Find yourself another lady,
I'm doing just fine.
“I wish you'd receive
This message I'm sending,
I want someone who's giving
Instead of just lending.
“So take off, big man
I'm not for you.
Here it is for the last time,
Baby, we're through.”
As the final strains of the music faded away, the audience whistled and stomped its resounding approval. Cassie hugged herself in delighted relief before moving on to the next number.
“I told you so,” Scrappy mouthed over the raucous cheering that accompanied their exit from the arena after the performance.
“I hope to hell you didn't blow your chance with Purdy.” Allen had weaved his way over to the van and was doing his sullen best to end the day on a sour note. Cassie's self-control was strained to the snapping point, but she didn't argue with him.
“Harlan's a busy man.
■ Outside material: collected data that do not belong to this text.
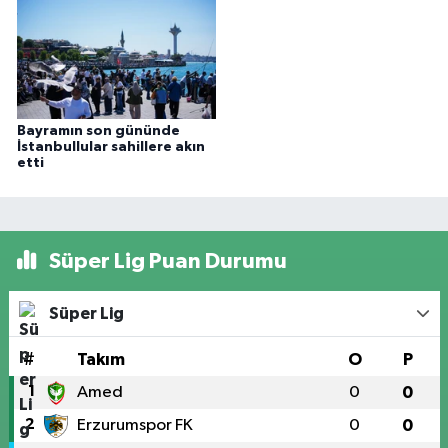
Bayramın son gününde
İstanbullular sahillere akın
etti
Süper Lig Puan Durumu
Süper Lig
#
Takım
O
P
1
Amed
0
0
2
Erzurumspor FK
0
0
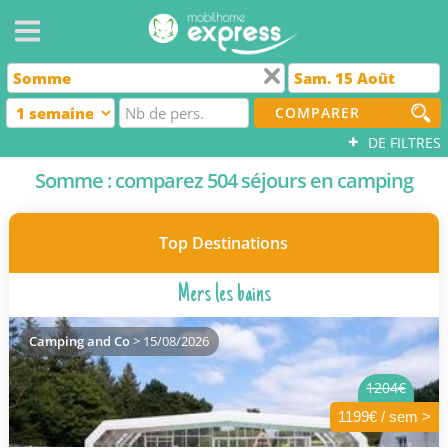
COMPARER
+
DE FILTRES
Somme : comparez 504 séjours en camping
Top Destinations
Mers les bains
Camping and Co
> 15/08/2026
1204€
1199€ / sem >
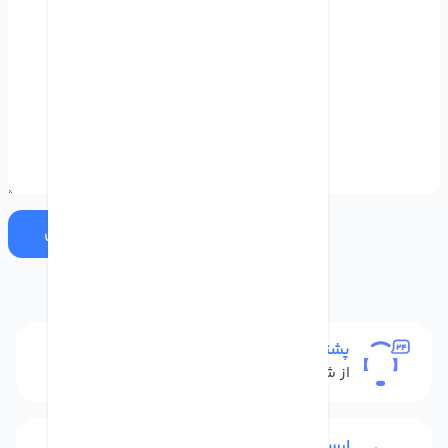
ارسال
پشتیبانی
از شنبه تا پنج شنبه
ارسال به سراسر کشور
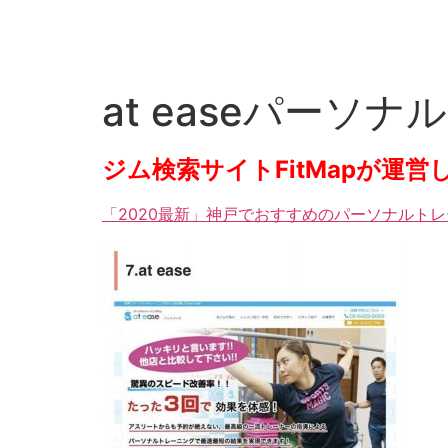
at easeパー
ジム検索サイトFitMapが運
「2020最新」神戸でおすすめのパーソナルト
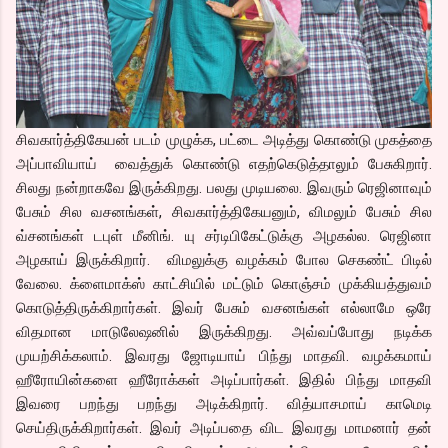
சிவகார்த்திகேயன் படம் முழுக்க, பட்டை அடித்து கொண்டு முகத்தை
அப்பாவியாய் வைத்துக் கொண்டு எதற்கெடுத்தாலும் பேசுகிறார்.
சிலது நன்றாகவே இருக்கிறது. பலது முடியலை. இவரும் ரெஜினாவும்
பேசும் சில வசனங்கள், சிவகார்த்திகேயனும், விமலும் பேசும் சில
வ்சனங்கள் டபுள் மீனிங். யு சர்டிபிகேட்டுக்கு அழகல்ல. ரெஜினா
அழகாய் இருக்கிறார். விமலுக்கு வழக்கம் போல செகண்ட் பிடில்
வேலை. க்ளைமாக்ஸ் காட்சியில் மட்டும் கொஞ்சம் முக்கியத்துவம்
கொடுத்திருக்கிறார்கள். இவர் பேசும் வசனங்கள் எல்லாமே ஒரே
விதமான மாடுலேஷனில் இருக்கிறது. அவ்வப்போது நடிக்க
முயற்சிக்கலாம். இவரது ஜோடியாய் பிந்து மாதவி. வழக்கமாய்
ஹீரோயின்களை ஹீரோக்கள் அடிப்பார்கள். இதில் பிந்து மாதவி
இவரை பறந்து பறந்து அடிக்கிறார். வித்யாசமாய் காமெடி
செய்திருக்கிறார்கள். இவர் அடிப்பதை விட இவரது மாமனார் தன்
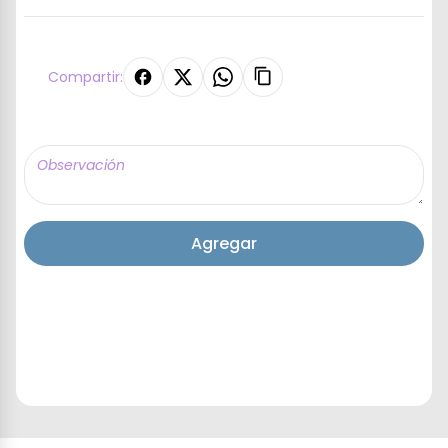
Compartir:
Agregar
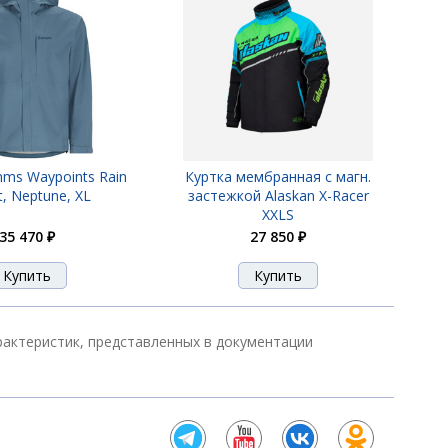
mms Waypoints Rain
Куртка мембранная с магн.
t, Neptune, XL
застежкой Alaskan X-Racer
XXLS
35 470 ₽
27 850 ₽
арактеристик, представленных в документации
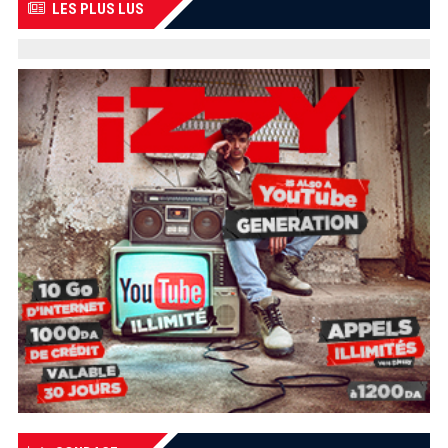
LES PLUS LUS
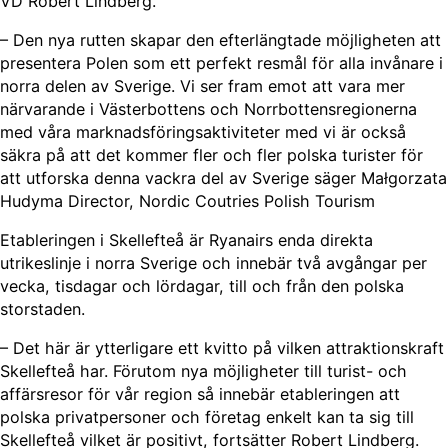
VD Robert Lindberg.
– Den nya rutten skapar den efterlängtade möjligheten att
presentera Polen som ett perfekt resmål för alla invånare i
norra delen av Sverige. Vi ser fram emot att vara mer
närvarande i Västerbottens och Norrbottensregionerna
med våra marknadsföringsaktiviteter med vi är också
säkra på att det kommer fler och fler polska turister för
att utforska denna vackra del av Sverige säger Małgorzata
Hudyma Director, Nordic Coutries Polish Tourism
Etableringen i Skellefteå är Ryanairs enda direkta
utrikeslinje i norra Sverige och innebär två avgångar per
vecka, tisdagar och lördagar, till och från den polska
storstaden.
– Det här är ytterligare ett kvitto på vilken attraktionskraft
Skellefteå har. Förutom nya möjligheter till turist- och
affärsresor för vår region så innebär etableringen att
polska privatpersoner och företag enkelt kan ta sig till
Skellefteå vilket är positivt, fortsätter Robert Lindberg.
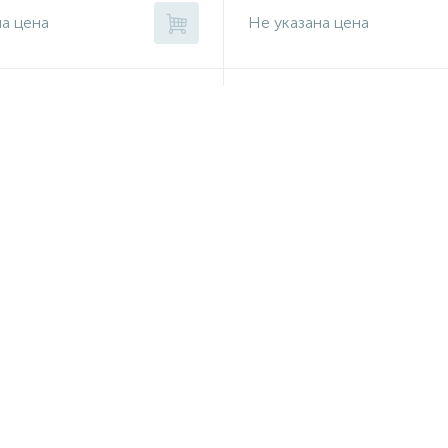
на цена
Не указана цена
ывателя стекла лобового
0 по 2014 465010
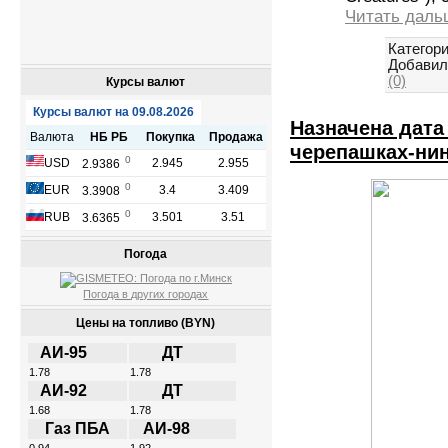
Читать даль
Категори
Добавил
(0)
Курсы валют
Назначена дата
черепашках-ни
Погода
Погода в других городах
Цены на топливо (BYN)
АИ-95
ДТ
1.78
1.78
АИ-92
ДТ
1.68
1.78
Газ ПБА
АИ-98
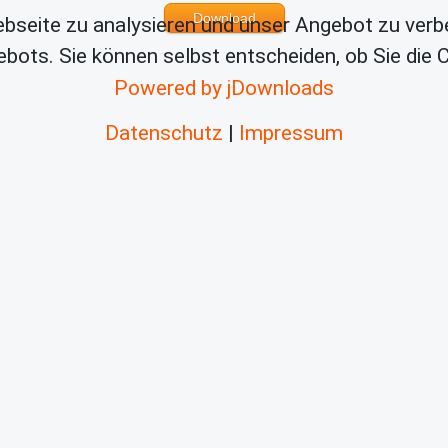
Download
bseite zu analysieren und unser Angebot zu verb
bots. Sie können selbst entscheiden, ob Sie die
Powered by jDownloads
Datenschutz
|
Impressum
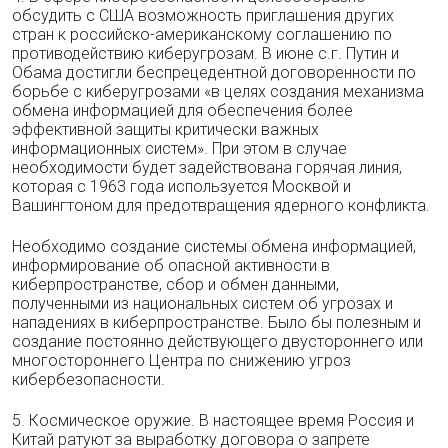
обсудить с США возможность приглашения других
стран к российско-американскому соглашению по
противодействию киберугрозам. В июне с.г. Путин и
Обама достигли беспрецедентной договоренности по
борьбе с киберугрозами «в целях создания механизма
обмена информацией для обеспечения более
эффективной защиты критически важных
информационных систем». При этом в случае
необходимости будет задействована горячая линия,
которая с 1963 года используется Москвой и
Вашингтоном для предотвращения ядерного конфликта.
Необходимо создание системы обмена информацией,
информирование об опасной активности в
киберпространстве, сбор и обмен данными,
полученными из национальных систем об угрозах и
нападениях в киберпространстве. Было бы полезным и
создание постоянно действующего двустороннего или
многостороннего Центра по снижению угроз
кибербезопасности.
5. Космическое оружие. В настоящее время Россия и
Китай ратуют за выработку договора о запрете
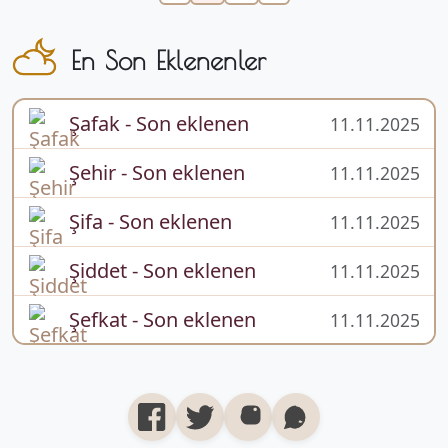
En Son Eklenenler
Şafak - Son eklenen
11.11.2025
Şehir - Son eklenen
11.11.2025
Şifa - Son eklenen
11.11.2025
Şiddet - Son eklenen
11.11.2025
Şefkat - Son eklenen
11.11.2025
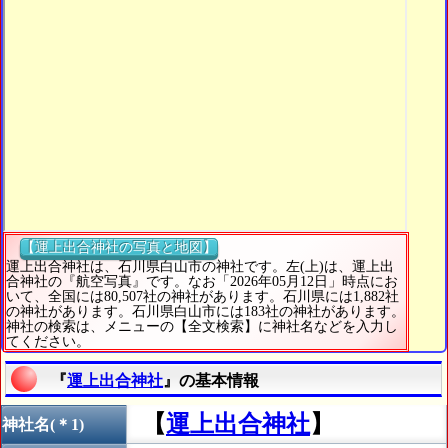
【運上出合神社の写真と地図】
運上出合神社は、石川県白山市の神社です。左(上)は、運上出
合神社の『航空写真』です。なお「2026年05月12日」時点にお
いて、全国には80,507社の神社があります。石川県には1,882社
の神社があります。石川県白山市には183社の神社があります。
神社の検索は、メニューの【全文検索】に神社名などを入力し
てください。
『
運上出合神社
』の基本情報
【
運上出合神社
】
神社名(＊1)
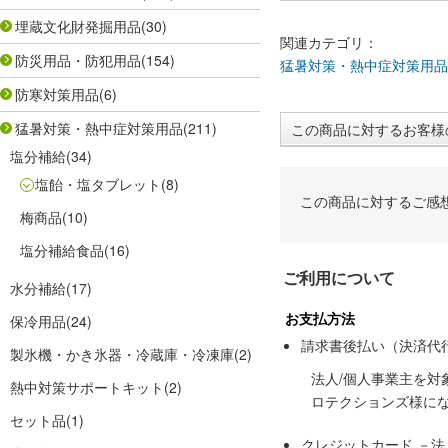
埋蔵文化財発掘用品
(30)
関連カテゴリ：
防災用品・防犯用品
(154)
猛暑対策・熱中症対策用品
防寒対策用品
(6)
猛暑対策・熱中症対策用品
(211)
この商品に対するお客様
塩分補給
(34)
塩飴・塩タブレット
(8)
この商品に対するご感
梅商品
(10)
塩分補給食品
(16)
ご利用について
水分補給
(17)
お支払方法
保冷用品
(24)
請求書後払い（決済代
製氷機・かき氷器・冷蔵庫・冷凍庫
(2)
法人/個人事業主を
熱中対策サポートキット
(2)
ロテクションズ様に
セット品
(1)
クレジットカード －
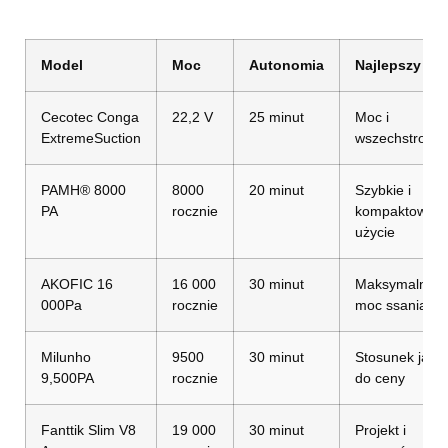
Model
Moc
Autonomia
Najlepszy dla
Cecotec Conga
22,2 V
25 minut
Moc i
ExtremeSuction
wszechstronn
PAMH® 8000
8000
20 minut
Szybkie i
PA
rocznie
kompaktowe
użycie
AKOFIC 16
16 000
30 minut
Maksymalna
000Pa
rocznie
moc ssania
Milunho
9500
30 minut
Stosunek jakoś
9,500PA
rocznie
do ceny
Fanttik Slim V8
19 000
30 minut
Projekt i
I don't know if he'll take the time to see you again or not,” Allen groused.
“If he's serious about wanting to help us, then wild horses couldn't keep him away,” Cassie retorted. She bit her tongue. This wasn't the time or the place for a lecture. Tomorrow morning, though, she sure intended to talk him up one side and down the other. Cassie hoped Allen's head would pound like a parade was marching through it in the morning, but she said no more than a curt good night before she hopped into the passenger's seat and slammed the door.